Your objective: Your answer must be the exact lines from the one with "メントの品質を損なうことなくタスクを完" to the end of the data, both included, with no pictures.

Page-level text extractions

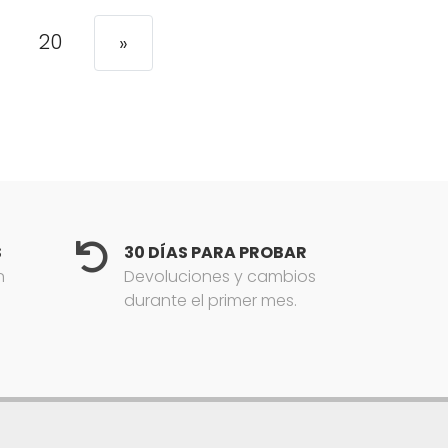
20
»
S
30 DÍAS PARA PROBAR
n
Devoluciones y cambios
durante el primer mes.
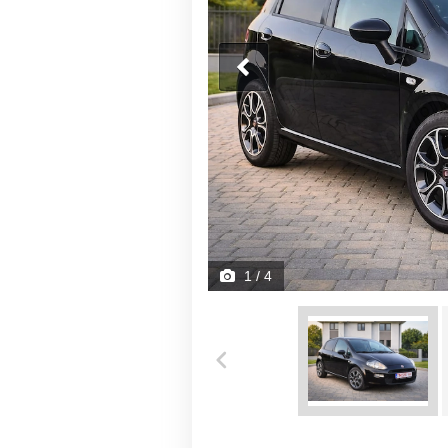
1
/ 4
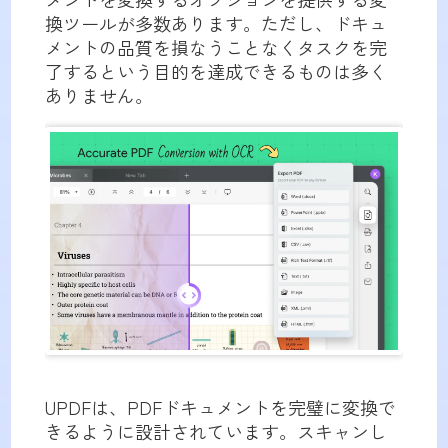
換ツールが多数あります。ただし、ドキュ
メントの品質を損なうことなくタスクを完
了するという目的を達成できるものは多く
ありません。
UPDFは、PDFドキュメントを完璧に変換で
きるように設計されています。スキャンし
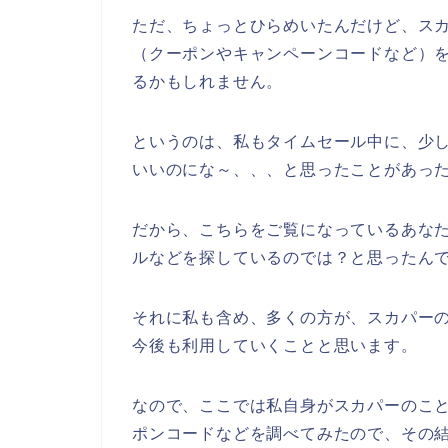
ただ、ちょっとひらめいたんだけど、ス
（クーポンやキャンペーンコードなど）
るかもしれません。
というのは、私もタイムセール中に、少
いいのにな～、、、と思ったことがあっ
だから、こちらをご覧になっているあな
ルなどを探しているのでは？と思ったん
それに私も含め、多くの方が、スカパーのサー
今後も利用していくことと思います。
なので、ここでは私自身がスカパーのこ
ポンコードなどを調べてみたので、その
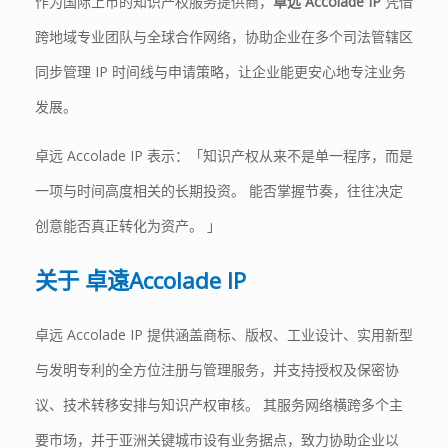
作为国际上市的知识产权服务提供商，
卓远
Accolade IP
凭借
跨地域专业团队与全球合作网络，协助企业在多个司法管辖区
同步管理 IP 时间线与申请策略，让企业能更安心地专注业务
发展。
卓远 Accolade IP 表示：「知识产权从来不是单一程序，而是
一项与时间高度相关的长期投资。 能否掌握节奏，往往决定
创意能否真正转化为资产。 」
关于
卓遠
Accolade IP
卓远 Accolade IP 提供涵盖商标、版权、工业设计、实用新型
与发明专利的全方位注册与管理服务，并支持授权及保密协
议、技术转移安排与知识产权审核。 其服务网络横跨多个主
要市场，并于亚洲关键城市设有业务据点，致力协助企业以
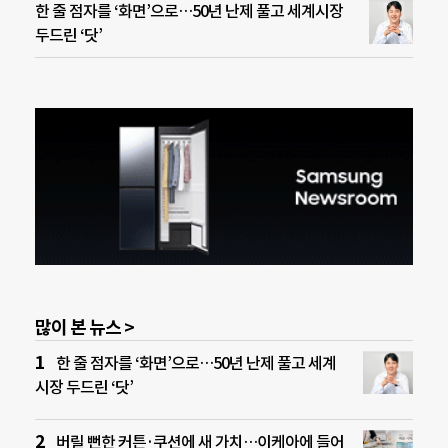
한 줄 점자를 ‘화면’으로…50년 난제 풀고 세계시장
두드린 ‘닷’
많이 본 뉴스 >
한 줄 점자를 ‘화면’으로…50년 난제 풀고 세계
시장 두드린 ‘닷’
버릴 뻔한 커튼·쿠션에 새 가치…이케아에 들어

The answer:
メントの品質を損なうことなくタスクを完
了するという目的を達成できるものは多く
ありません。
UPDFは、PDFドキュメントを完璧に変換で
きるように設計されています。スキャンし
ただ、ちょっとひらめいたんだけど、ス
（クーポンやキャンペーンコードなど）
るかもしれません。
というのは、私もタイムセール中に、少
いいのにな～、、、と思ったことがあっ
だから、こちらをご覧になっているあな
ルなどを探しているのでは？と思ったん
それに私も含め、多くの方が、スカパーのサー
今後も利用していくことと思います。
なので、ここでは私自身がスカパーのこ
ポンコードなどを調べてみたので、その
作为国际上市的知识产权服务提供商，
卓远
Accolade IP
凭借
跨地域专业团队与全球合作网络，协助企业在多个司法管辖区
同步管理 IP 时间线与申请策略，让企业能更安心地专注业务
发展。
卓远 Accolade IP 表示：「知识产权从来不是单一程序，而是
一项与时间高度相关的长期投资。 能否掌握节奏，往往决定
创意能否真正转化为资产。 」
关于
卓遠
Accolade IP
卓远 Accolade IP 提供涵盖商标、版权、工业设计、实用新型
与发明专利的全方位注册与管理服务，并支持授权及保密协
议、技术转移安排与知识产权审核。 其服务网络横跨多个主
要市场，并于亚洲关键城市设有业务据点，致力协助企业以
한 줄 점자를 ‘화면’으로…50년 난제 풀고 세계시장
두드린 ‘닷’
많이 본 뉴스 >
한 줄 점자를 ‘화면’으로…50년 난제 풀고 세계
시장 두드린 ‘닷’
버릴 뻔한 커튼·쿠션에 새 가치…이케아에 들어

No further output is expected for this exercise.